Robert invested $10000 and earned a total of $550 interest. He invested part of the $10000 in an account paying 5% and rest in an account paying 6%. How much did he invest in each account.

(x * .05) + [(10000 - x) * .06] = 550

if x at 5% then the rest (10000-x) is at 6%. So, add up the interest:

.05x + .06(10000-x) = 550

.05x +.06(10,000-x) = 550

.05 x + 600 -.06 x = 550

50 = .01 x
x = 5000

To solve this problem, we can use a system of equations based on the information given. Let's assume Robert invested x dollars in the 5% account and ($10000 - x) dollars in the 6% account.

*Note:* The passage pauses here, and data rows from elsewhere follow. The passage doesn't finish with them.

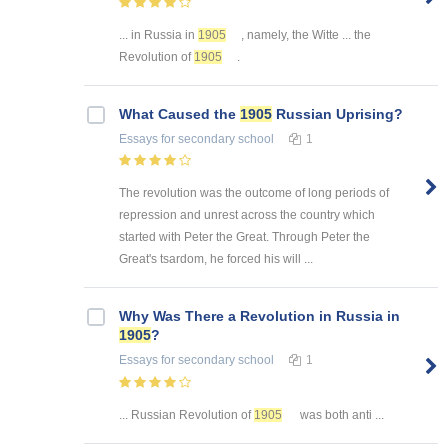
... in Russia in
1905
, namely, the Witte ... the
Revolution of
1905
.
What Caused the
1905
Russian Uprising?
Essays
for secondary school
1
The revolution was the outcome of long periods of
repression and unrest across the country which
started with Peter the Great. Through Peter the
Great's tsardom, he forced his will ...
Why Was There a Revolution in Russia in
1905
?
Essays
for secondary school
1
... Russian Revolution of
1905
was both anti ...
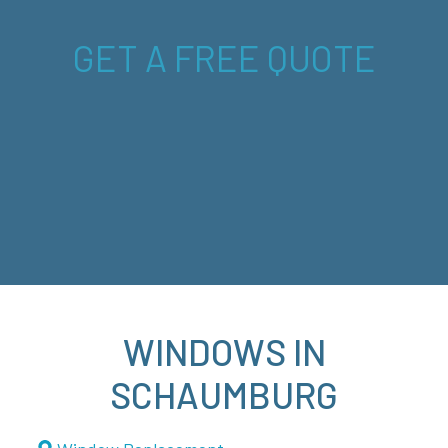
GET A FREE QUOTE
WINDOWS IN
SCHAUMBURG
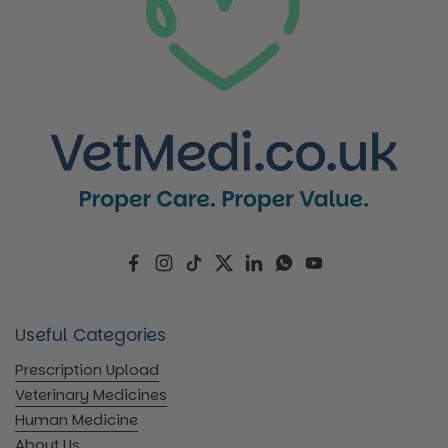
Facebook
Instagram
TikTok
Twitter
LinkedIn
WhatsApp
YouTube
Useful Categories
Prescription Upload
Veterinary Medicines
Human Medicine
About Us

The interest earned from the 5% account can be calculated by multiplying the amount invested (x) by the interest rate (5%) and dividing by 100:

Interest from 5% account = (x * 5) / 100 = 0.05x

Similarly, the interest earned from the 6% account can be calculated using ($10000 - x) as the amount invested in the 6% account:

Interest from 6% account = (($10000 - x) * 6) / 100 = 0.06(10000 - x)

According to the problem, the total interest earned is $550. Therefore, we can set up the equation:

0.05x + 0.06(10000 - x) = 550

To solve this equation, we can distribute 0.06 to (10000 - x):

0.05x + 600 - 0.06x = 550

Combine like terms:

-0.01x = -50

Divide by -0.01:

x = 5000

Therefore, Robert invested $5000 in the 5% account and ($10000 - $5000) = $5000 in the 6% account.